Shallow Git Repositories

When I was getting the code in the previous post ready to share, I ran into a problem: my checkouts of LLVM and Swift were shallow clones, i.e. git repositories that don’t store the full history of each branch. Working with those locally is surprisingly easy; trying to set them up on a server using git push is a bit trickier. While trying to figure out what was going on, I was dismayed by the lack of up-to-date documentation about shallow repositories, even on my usual go-to site, git-scm.com. So here’s a collection of information I’ve gathered about shallow repositories.

What is a shallow repository?

I’ll start with the definition from man gitglossary (emphasis mine):

A shallow repository has an incomplete history some of whose commits have parents cauterized away (in other words, Git is told to pretend that these commits do not have the parents, even though they are recorded in the commit object). This is sometimes useful when you are interested only in the recent history of a project even though the real history recorded in the upstream is much larger. A shallow repository is created by giving the --depth option to git-clone(1), and its history can be later deepened with git-fetch(1).

This explains what a shallow repository is and why you might want one. The implied part of “even though the real history…is much larger” is that you want to avoid the bandwidth and/or storage costs of fetching / keeping around a whole upstream repository.

The last sentence is technically still correct, but there are several ways to get a shallow repository these days:

  • --depth <N> is the oldest way, checking out the last N commits from a branch

  • --shallow-since <DATE> includes commits from DATE and since but not older; the git internal documentation says the search is equivalent to git rev-list --max-age=<DATE>

  • --shallow-exclude <REVISION> excludes REVISION and its ancestors. You can use a remote tag or branch name here too.

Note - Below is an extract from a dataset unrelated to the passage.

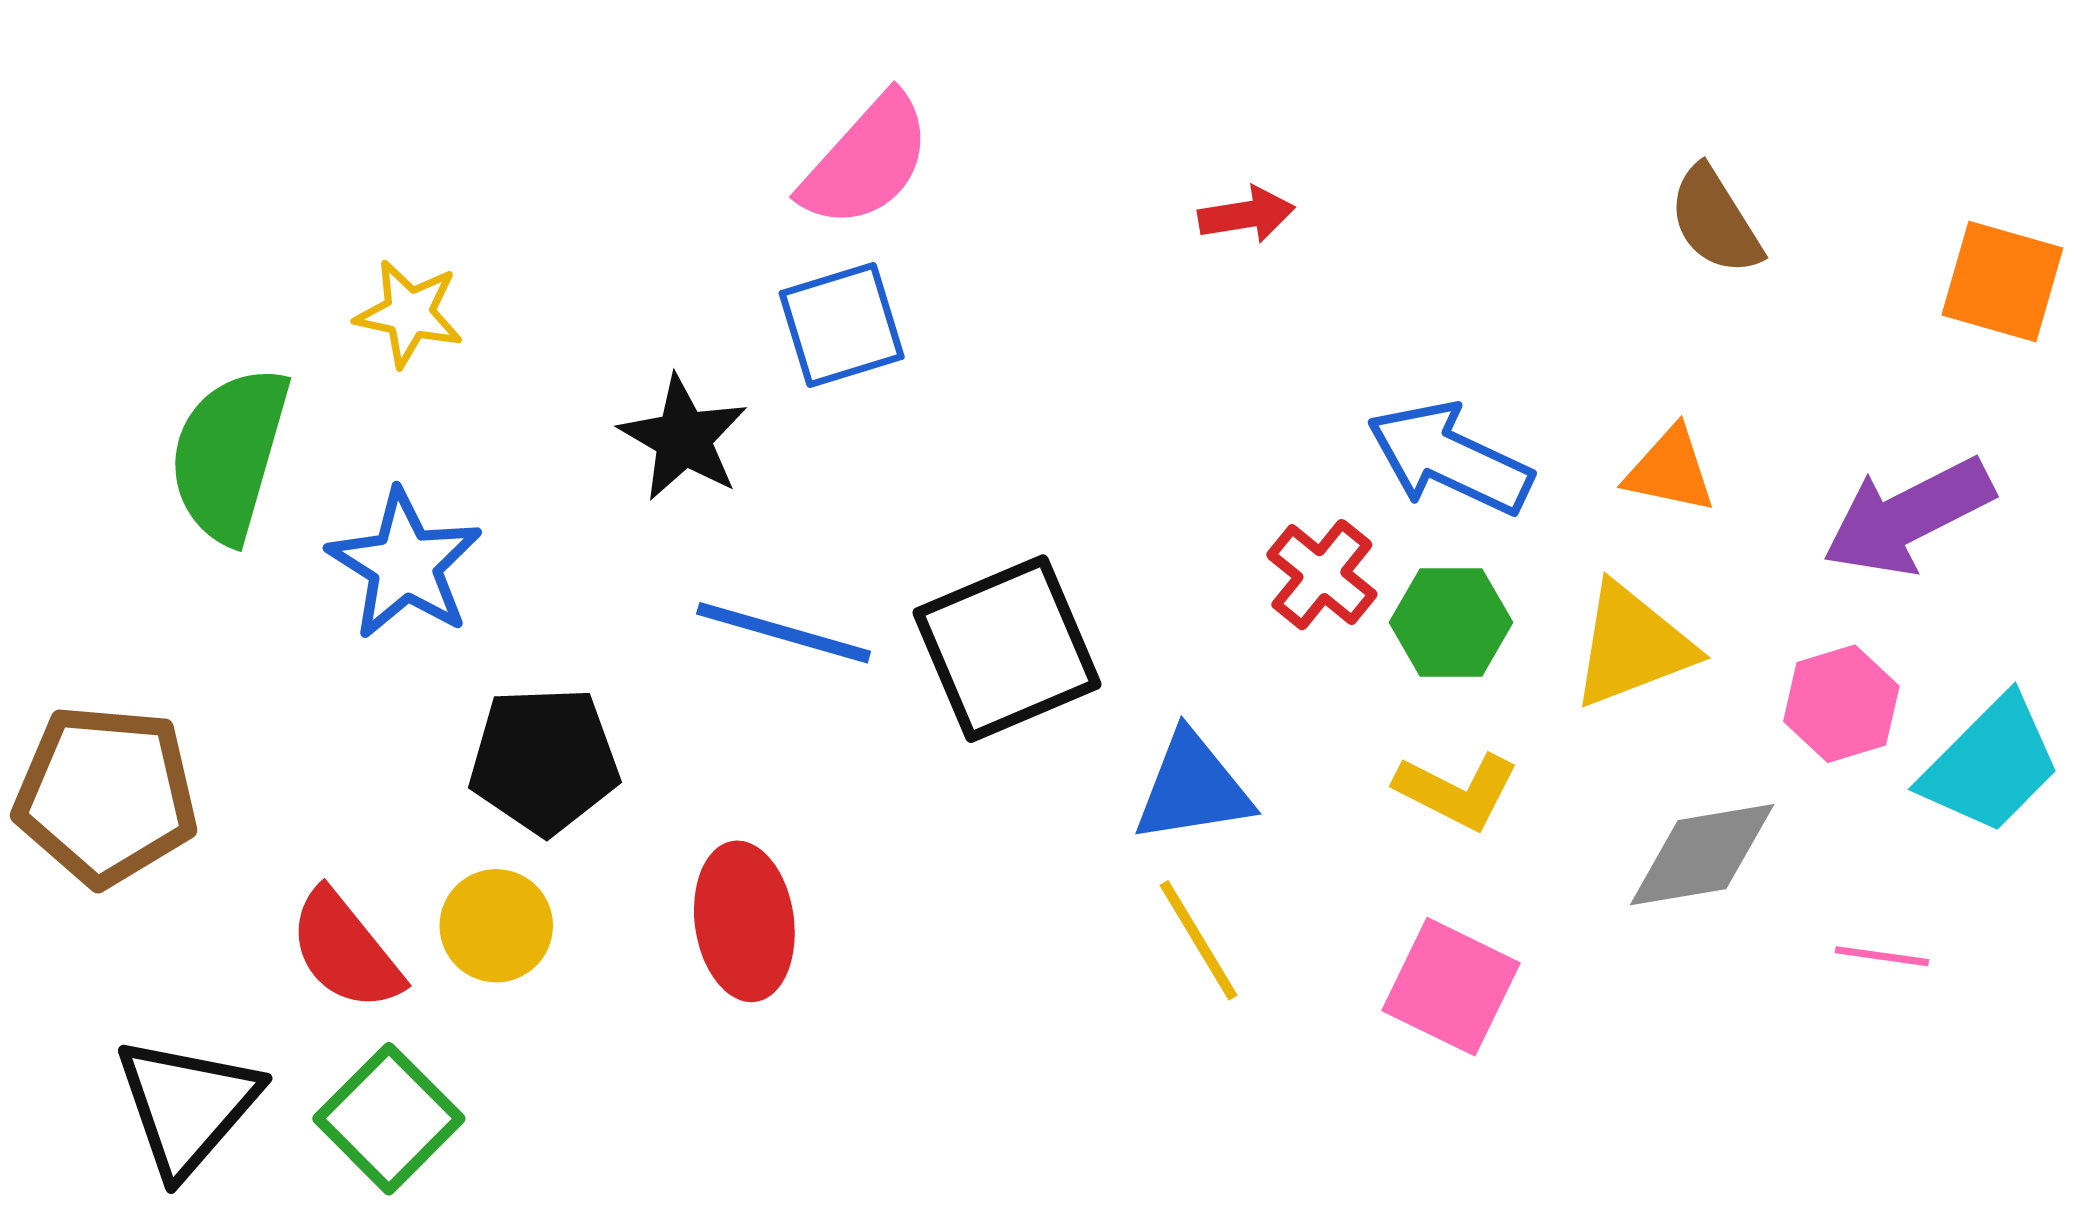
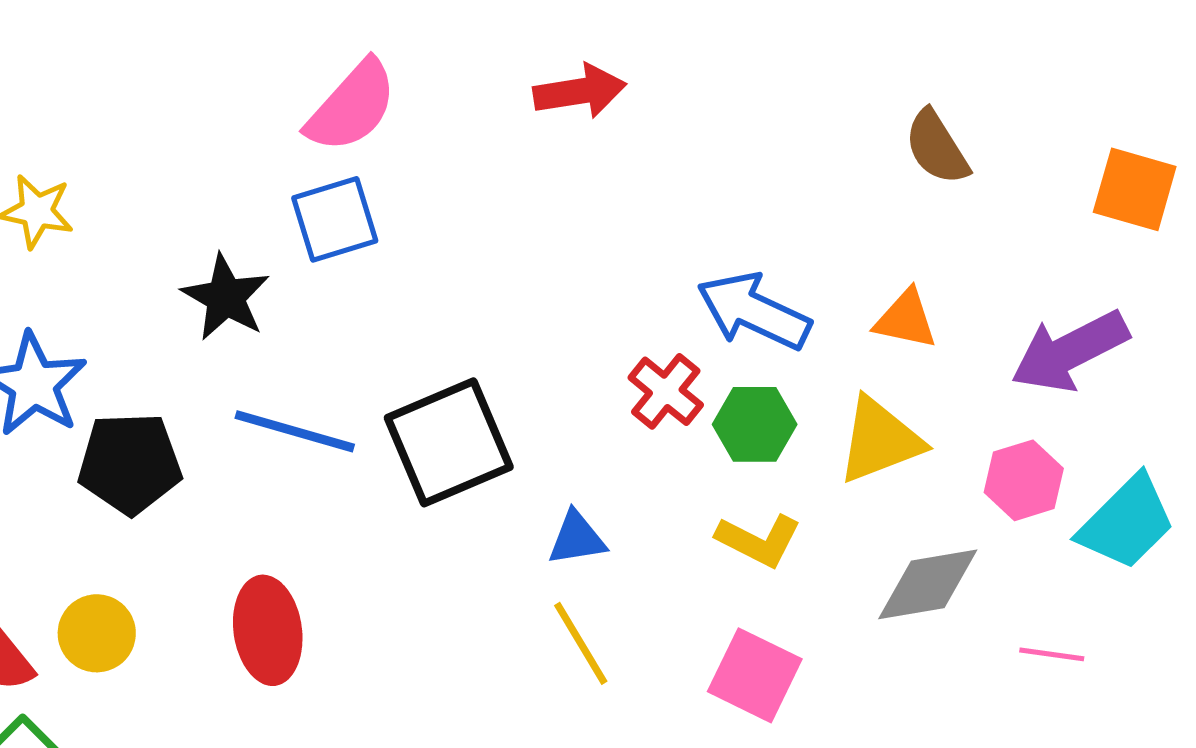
red arrow: (1246, 215) -> (580, 91), moved, size x1.4
black pentagon: (544, 760) -> (130, 463), moved
blue triangle: (1193, 788) -> (577, 538), size x0.7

  • --deepen <N> adds an additional N commits to the branch in an existing shallow repository. N must be positive, though I wouldn’t be totally surprised if support for negative values was added in the future.

These are documented under git-clone and git-fetch.

An interesting note is that you can use these options on an existing repository to adjust where your shallow history ends. Being git, you won’t see space savings from shortening your history this way without running git gc --prune=now to make sure the now-unreferenced commits get deleted.

When you run git log on a shallow repository, you’ll see the “end” commits marked as “grafted”. This refers to the implementation of shallow repositories, which used to just use the grafts feature of git-replace and now have some additional bookkeeping in the .git/shallow file. (I didn’t look into this too much.)

If you want to get the full history of a branch, you can do that with git fetch --unshallow. This has been around nearly as long as the --depth option (the first bit of shallow repositories that got implemented), and will fix pretty much any problems you have with a shallow repository…at the cost of it no longer being shallow.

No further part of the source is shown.